Asked if the door was now closed to new independent players, Williams opined that those entities cannot compete against the strong name recognition and extensive branch networks of the big banks.
"In the wealth management area the competition is not so much product-driven, it's the distribution channels," said Williams.
"All of us essentially carry the same products, the only to gain competitive advantage is through strong brand recognition and that cost a lot of money and time."
NCB is said to have spent 250 million over the past five years building its capital markets presence on the Jamaican financial landscape.
"The only reason people were able to get in is because these two entities (NCB and Scotia Bank) didn't take the wealth management area very seriously. Now they are serious about it and are very competitive."
NCB Capital Markets grew out of the 2002 merger of NCB Investments with Edward Gayle and Company, one of Jamaica's pioneering stock brokerage houses started in 1968.
While the new entity, by Williams' own admission and its financials since 2004, got off to a flying start, growing profit to $1.4 billion in its first year from $400 million in 2003, its performance has been checked lately by the effect of the global financial meltdown.
Last year NCB Capital Markets lost $1.2 billion in securities it pledged for margin facility with international investment house, Lehman Brothers, which collapsed in September.
The blow dragged down NCBCM's net profit for the year ending in September by a near 51 per cent to $776 million.
But NCB officials are now saying NCBCM is on the upswing recording net profits of just under $1-billion for the nine months to June this year against near $1.4 billion in the same period last year.
Hard lessons
Williams says both he and the company he heads have learned some hard lessons from the blow it suffered in the Lehman Brothers collapse.

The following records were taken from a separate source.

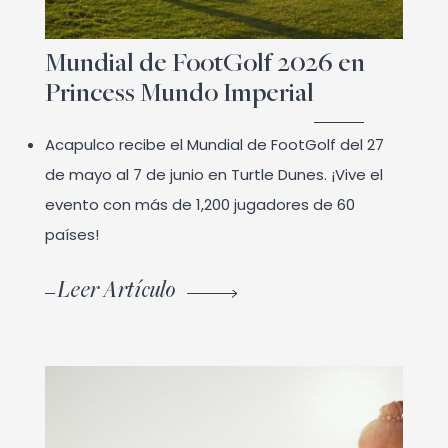
Mundial de FootGolf 2026 en
Princess Mundo Imperial
Acapulco recibe el Mundial de FootGolf del 27
de mayo al 7 de junio en Turtle Dunes. ¡Vive el
evento con más de 1,200 jugadores de 60
países!
Leer Artículo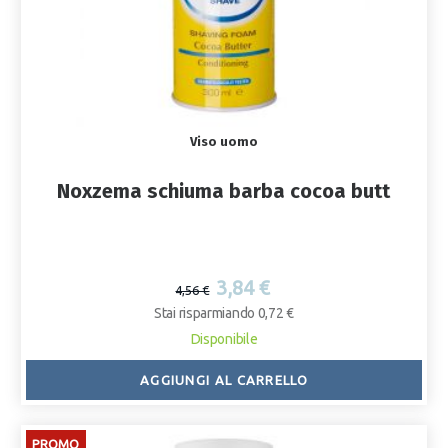
Viso uomo
Noxzema schiuma barba cocoa butt
3,84 €
4,56 €
Stai risparmiando 0,72 €
Disponibile
AGGIUNGI AL CARRELLO
PROMO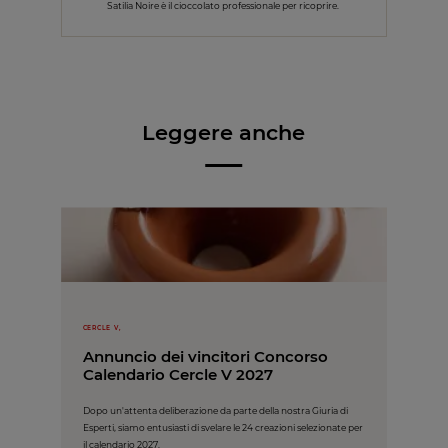
Satilia Noire è il cioccolato professionale per ricoprire.
Leggere anche
CERCLE V,
Annuncio dei vincitori Concorso
Calendario Cercle V 2027
Dopo un'attenta deliberazione da parte della nostra Giuria di
Esperti, siamo entusiasti di svelare le 24 creazioni selezionate per
il calendario 2027.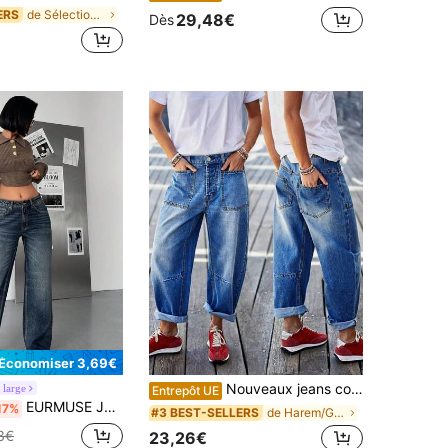
de Sélections de tendances K-J Denim femme
ERS
29,48€
Dès
Économiser 3,69€
Nouveaux jeans courts extensibles et délavés pour femmes, jeans décontractés banane, jeans fuselés printemps automne
 large
Entrepôt UE
EURMUSE Jeans droits taille haute pour femmes - Denim bleu foncé vintage avec lavage délavé
17%
de Harem/Génie Denim femme
#3 BEST-SELLERS
3€
23,26€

NCBCM has slashed operating costs and leveraged the internal competencies of the 170 year-old NCB to put a tighter rein on securities management, centralise treasury operations and improve asset management. As a result of the structural changes, NCBCM now focuses more of its time and resources on the sales and customer service functions.

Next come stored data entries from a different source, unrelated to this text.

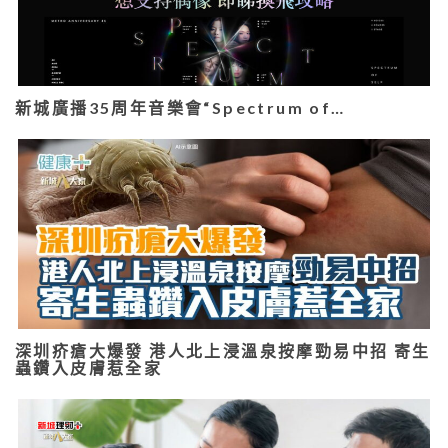
新城廣播35周年音樂會“Spectrum of…
深圳疥瘡大爆發 港人北上浸溫泉按摩勁易中招 寄生
蟲鑽入皮膚惹全家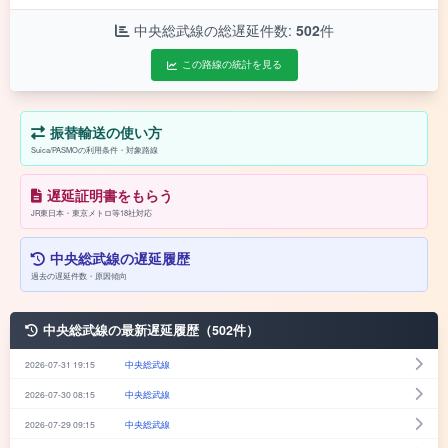
中央総武線の総遅延件数:
502
件
この路線の統計を見る
振替輸送の使い方
Suica/PASMOの利用条件・対象路線
遅延証明書をもらう
JR東日本・東京メトロ等18社対応
中央総武線の遅延履歴
過去の遅延件数・原因傾向
中央総武線の最新遅延履歴（502件）
2026-07-31 19:15
中央総武線
2026-07-30 08:15
中央総武線
2026-07-29 09:15
中央総武線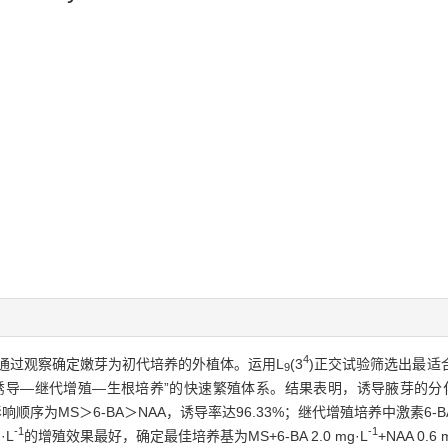
4
通过观察确定嫩芽为初代培养的外植体。运用L
(3
)正交试验筛选出最适
9
—继代增殖—生根培养”的快速繁殖体系。结果表明，诱导腋芽的分化培养基为
影响顺序为MS＞6-BA＞NAA，诱导率达96.33%；继代增殖培养中激素
-1
-1
·L
的增殖效果最好，确定最佳培养基为MS+6-BA 2.0 mg·L
+NAA 0.6 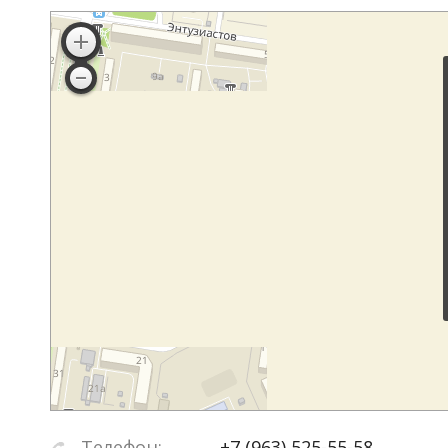
Телефон:
+7 (963) 525-55-58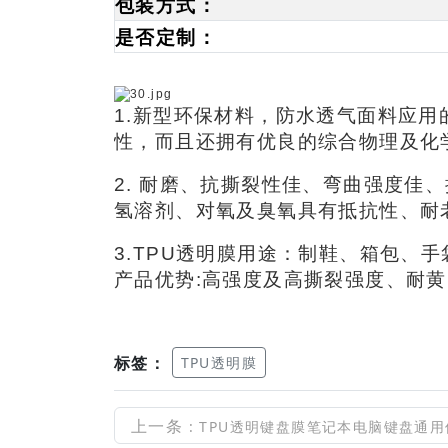
包装方式：
是否定制：
1.新型环保材料，防水透气面料应用
性，而且还拥有优良的综合物理及化
2. 耐磨、抗撕裂性佳、弯曲强度
氢溶剂、对氧及臭氧具有抵抗性、耐
3.TPU透明膜用途：制鞋、箱包、手袋
产品优势:高强度及高撕裂强度、耐
标签：
TPU透明膜
上一条
: TPU透明键盘膜笔记本电脑键盘通用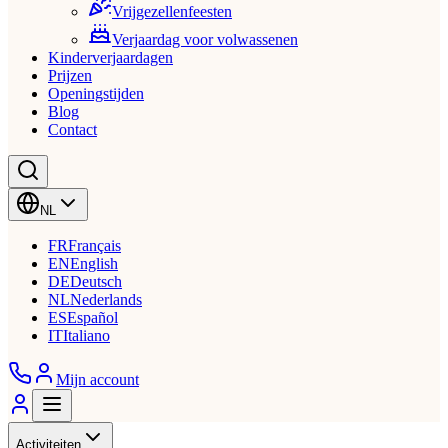
Vrijgezellenfeesten
Verjaardag voor volwassenen
Kinderverjaardagen
Prijzen
Openingstijden
Blog
Contact
NL
FR
Français
EN
English
DE
Deutsch
NL
Nederlands
ES
Español
IT
Italiano
Mijn account
Activiteiten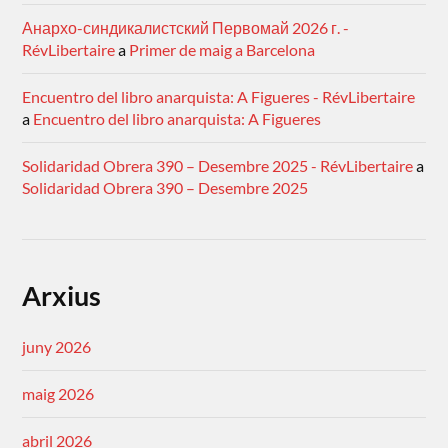
Анархо-синдикалистский Первомай 2026 г. -
RévLibertaire
a
Primer de maig a Barcelona
Encuentro del libro anarquista: A Figueres - RévLibertaire
a
Encuentro del libro anarquista: A Figueres
Solidaridad Obrera 390 – Desembre 2025 - RévLibertaire
a
Solidaridad Obrera 390 – Desembre 2025
Arxius
juny 2026
maig 2026
abril 2026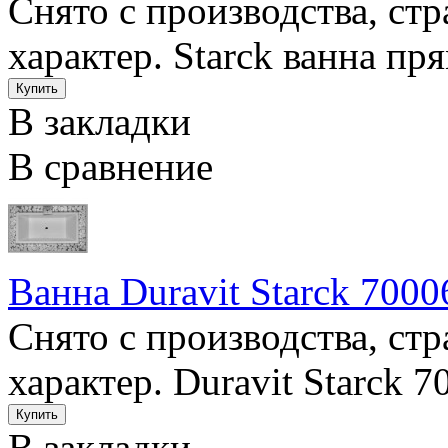
Снято с производства, ст
характер. Starck ванна пря
В закладки
В сравнение
Ванна Duravit Starck 7000
Снято с производства, ст
характер. Duravit Starck 7
В закладки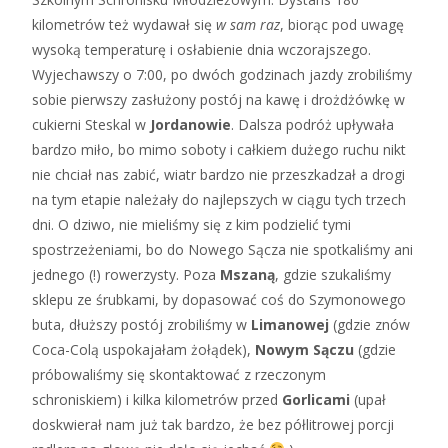
kilometrów też wydawał się
w sam raz
, biorąc pod uwagę
wysoką temperaturę i osłabienie dnia wczorajszego.
Wyjechawszy o 7:00, po dwóch godzinach jazdy zrobiliśmy
sobie pierwszy zasłużony postój na kawę i drożdżówkę w
cukierni Steskal w
Jordanowie
. Dalsza podróż upływała
bardzo miło, bo mimo soboty i całkiem dużego ruchu nikt
nie chciał nas zabić, wiatr bardzo nie przeszkadzał a drogi
na tym etapie należały do najlepszych w ciągu tych trzech
dni. O dziwo, nie mieliśmy się z kim podzielić tymi
spostrzeżeniami, bo do Nowego Sącza nie spotkaliśmy ani
jednego (!) rowerzysty. Poza
Mszaną
, gdzie szukaliśmy
sklepu ze śrubkami, by dopasować coś do Szymonowego
buta, dłuższy postój zrobiliśmy w
Limanowej
(gdzie znów
Coca-Colą uspokajałam żołądek),
Nowym Sączu
(gdzie
próbowaliśmy się skontaktować z rzeczonym
schroniskiem) i kilka kilometrów przed
Gorlicami
(upał
doskwierał nam już tak bardzo, że bez półlitrowej porcji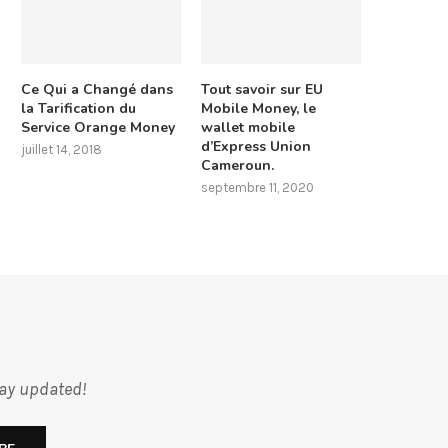
Ce Qui a Changé dans
Tout savoir sur EU
la Tarification du
Mobile Money, le
Service Orange Money
wallet mobile
d’Express Union
juillet 14, 2018
Cameroun.
septembre 11, 2020
tay updated!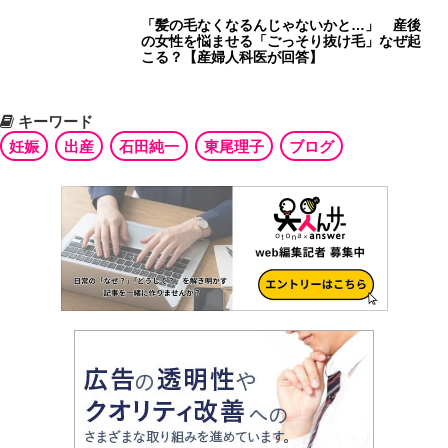
「髪の毛なくなるんじゃないかと…」 産後
の女性を悩ませる「ごっそり抜け毛」なぜ起
こる？【産婦人科医が回答】
キーワード
妊娠
出産
石田純一
東尾理子
ブログ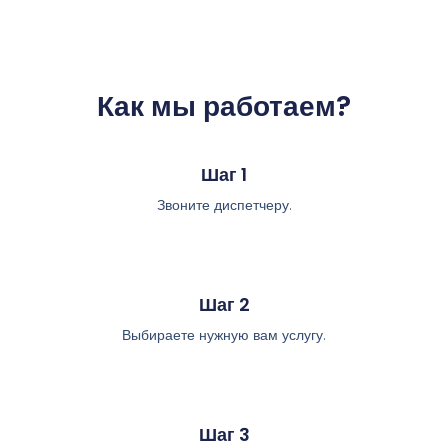
Как мы работаем?
Шаг 1
Звоните диспетчеру.
Шаг 2
Выбираете нужную вам услугу.
Шаг 3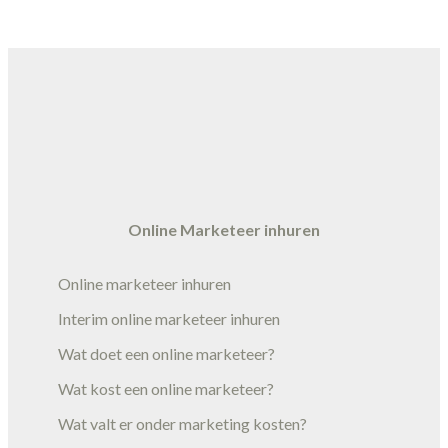
Online Marketeer inhuren
Online marketeer inhuren
Interim online marketeer inhuren
Wat doet een online marketeer?
Wat kost een online marketeer?
Wat valt er onder marketing kosten?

The recent recruitment of Steven Gooden as vice-president for investments has completed the staff strengthening, Williams said.
"We are making progress," the NCBCM managing director said of the recovery at a recent press conference by parent, NCB.
"The entire back-office operation has been strengthened so that there is no more mistakes in terms of investment decisions (as) seen from the very little provision for operational exposure," he pointed out last week.
As the investment house looks to ramp up business and profitability, Williams laments that many investors are still short term in view. Despite the global economic downturn, he said, there has been no noticeable decline in the stock of wealth and people appear to be saving more.
Asked about inherent risks from the heavy skewing of NCBCM's investment portfolio towards repurchase agreements (repos), Williams says the company and parent group possessed the capital to support such a model even as NCBCM was looking at greater diversification through new products.
good returns
With no new private placements lined up, the capital markets player continues to reap good returns from interest income.
But Williams, also deputy chairman of the Jamaica Stock Exchange, is keen to point potential investors towards the stock market.
"The capital market is tremendously under-utilised in Jamaica (yet) you have companies that are investing significantly in expansion and launching new products."
Williams, who as a board director of the JSE, is guiding the establishment of the Junior Stock Exchange, the regional Caribbean Exchange Network and the planned implementation of a training institute by the JSE, says the stock market remains among the best long-term options for investors to make money by buying into existing companies or raising cash for expanding their existing businesses.